• [Materials provided]:
▬▬▬▬▬▬
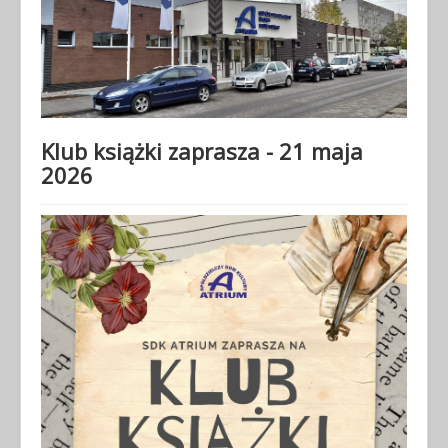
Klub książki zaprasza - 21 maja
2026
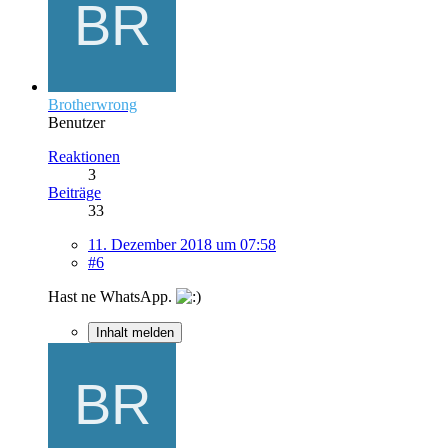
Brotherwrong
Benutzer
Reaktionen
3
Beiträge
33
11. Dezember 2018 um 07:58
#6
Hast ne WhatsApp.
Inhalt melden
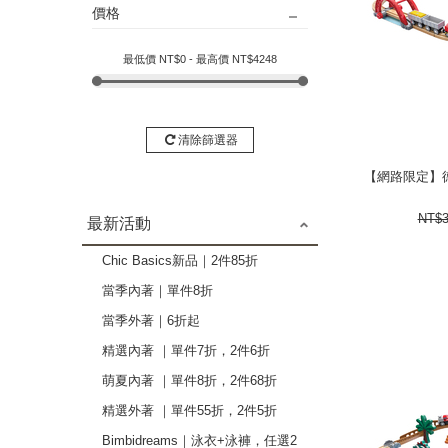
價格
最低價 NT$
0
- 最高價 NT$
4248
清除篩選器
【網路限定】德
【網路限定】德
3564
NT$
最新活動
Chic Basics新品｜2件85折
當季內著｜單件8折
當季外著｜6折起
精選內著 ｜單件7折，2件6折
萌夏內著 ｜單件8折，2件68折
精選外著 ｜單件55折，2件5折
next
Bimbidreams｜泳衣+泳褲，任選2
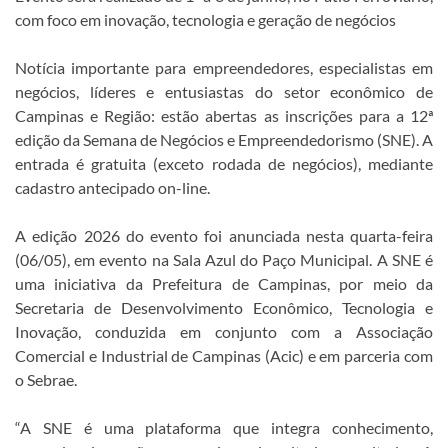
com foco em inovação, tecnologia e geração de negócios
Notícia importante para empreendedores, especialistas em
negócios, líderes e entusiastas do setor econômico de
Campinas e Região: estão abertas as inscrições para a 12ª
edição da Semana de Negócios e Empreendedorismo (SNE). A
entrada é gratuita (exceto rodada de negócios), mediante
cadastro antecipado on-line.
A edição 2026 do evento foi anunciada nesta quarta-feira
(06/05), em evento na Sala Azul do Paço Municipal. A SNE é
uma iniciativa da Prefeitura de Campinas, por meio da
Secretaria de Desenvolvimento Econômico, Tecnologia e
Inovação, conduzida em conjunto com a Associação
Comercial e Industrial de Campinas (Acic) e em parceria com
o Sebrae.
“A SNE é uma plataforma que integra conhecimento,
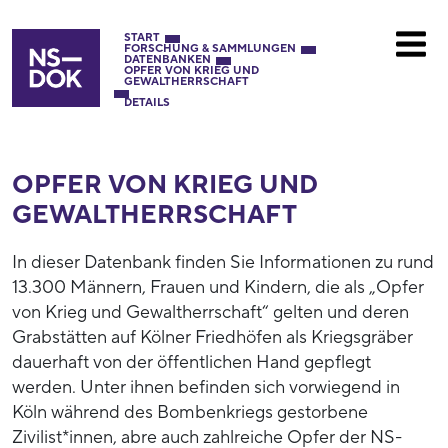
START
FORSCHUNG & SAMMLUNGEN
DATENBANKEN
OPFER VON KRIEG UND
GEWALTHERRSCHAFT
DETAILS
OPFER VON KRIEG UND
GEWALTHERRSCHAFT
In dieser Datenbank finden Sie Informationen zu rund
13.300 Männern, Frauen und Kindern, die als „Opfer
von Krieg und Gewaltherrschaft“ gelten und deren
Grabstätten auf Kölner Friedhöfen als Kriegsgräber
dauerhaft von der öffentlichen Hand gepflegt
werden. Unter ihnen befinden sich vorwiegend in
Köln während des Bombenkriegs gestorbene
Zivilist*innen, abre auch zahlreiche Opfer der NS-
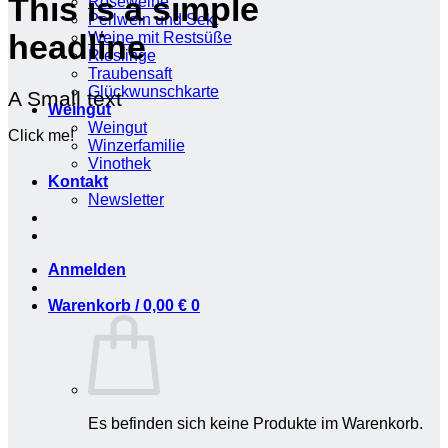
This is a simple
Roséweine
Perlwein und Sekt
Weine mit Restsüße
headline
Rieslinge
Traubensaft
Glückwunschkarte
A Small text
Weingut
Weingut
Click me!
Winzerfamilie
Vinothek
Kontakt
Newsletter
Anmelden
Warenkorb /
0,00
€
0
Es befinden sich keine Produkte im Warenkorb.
▬▬▬▬▬▬
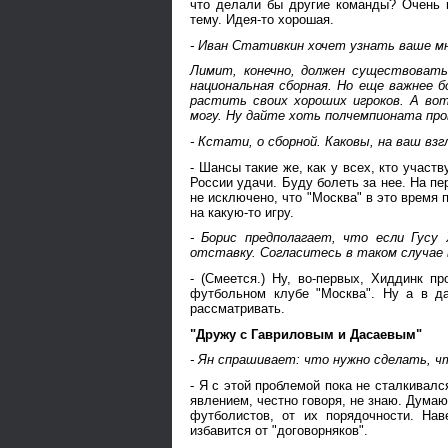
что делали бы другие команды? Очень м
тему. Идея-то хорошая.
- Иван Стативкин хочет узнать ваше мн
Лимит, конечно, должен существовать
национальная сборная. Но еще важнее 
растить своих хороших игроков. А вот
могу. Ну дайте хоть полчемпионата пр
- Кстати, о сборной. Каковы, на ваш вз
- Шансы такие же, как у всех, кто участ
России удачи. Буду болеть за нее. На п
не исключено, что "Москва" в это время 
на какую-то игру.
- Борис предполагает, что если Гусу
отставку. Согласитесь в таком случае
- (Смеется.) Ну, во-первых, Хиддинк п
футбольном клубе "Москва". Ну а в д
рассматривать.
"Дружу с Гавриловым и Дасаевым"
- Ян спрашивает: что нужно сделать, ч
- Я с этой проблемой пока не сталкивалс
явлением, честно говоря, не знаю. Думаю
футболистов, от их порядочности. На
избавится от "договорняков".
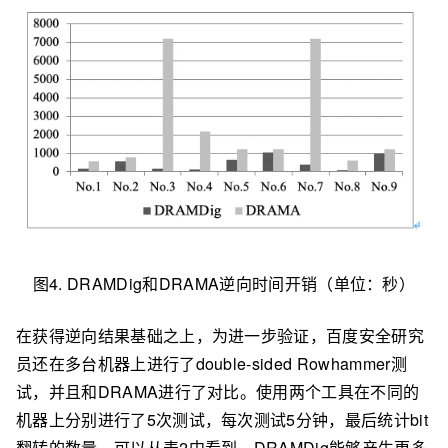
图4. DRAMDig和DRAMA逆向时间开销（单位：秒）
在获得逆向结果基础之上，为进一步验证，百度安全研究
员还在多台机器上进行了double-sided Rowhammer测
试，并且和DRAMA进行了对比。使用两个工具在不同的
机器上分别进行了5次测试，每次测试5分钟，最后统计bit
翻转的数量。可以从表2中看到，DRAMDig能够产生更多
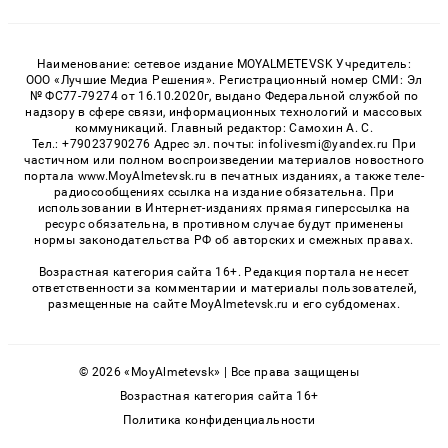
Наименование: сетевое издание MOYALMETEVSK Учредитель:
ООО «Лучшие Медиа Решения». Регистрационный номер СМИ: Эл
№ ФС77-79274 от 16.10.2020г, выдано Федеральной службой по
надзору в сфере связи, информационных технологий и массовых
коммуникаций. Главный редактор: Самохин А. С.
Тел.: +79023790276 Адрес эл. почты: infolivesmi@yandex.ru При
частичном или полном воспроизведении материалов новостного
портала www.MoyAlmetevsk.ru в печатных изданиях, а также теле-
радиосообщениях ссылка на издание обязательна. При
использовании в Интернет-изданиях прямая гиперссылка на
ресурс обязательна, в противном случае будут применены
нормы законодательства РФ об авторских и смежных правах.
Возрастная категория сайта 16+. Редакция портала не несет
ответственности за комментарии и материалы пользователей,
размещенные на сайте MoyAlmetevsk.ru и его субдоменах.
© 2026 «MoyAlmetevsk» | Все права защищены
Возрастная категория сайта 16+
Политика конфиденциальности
▬▬▬▬▬▬
• [What is expected]:
Go to the line above that contains "(06/05), em evento" and reproduce everything exactly from there through the line that contains "DATENBANKEN", leaving out the pictures.

• [Exercise output]:
(06/05), em evento na Sala Azul do Paço Municipal. A SNE é
uma iniciativa da Prefeitura de Campinas, por meio da
Secretaria de Desenvolvimento Econômico, Tecnologia e
Inovação, conduzida em conjunto com a Associação
Comercial e Industrial de Campinas (Acic) e em parceria com
o Sebrae.
“A SNE é uma plataforma que integra conhecimento,
START
FORSCHUNG & SAMMLUNGEN
DATENBANKEN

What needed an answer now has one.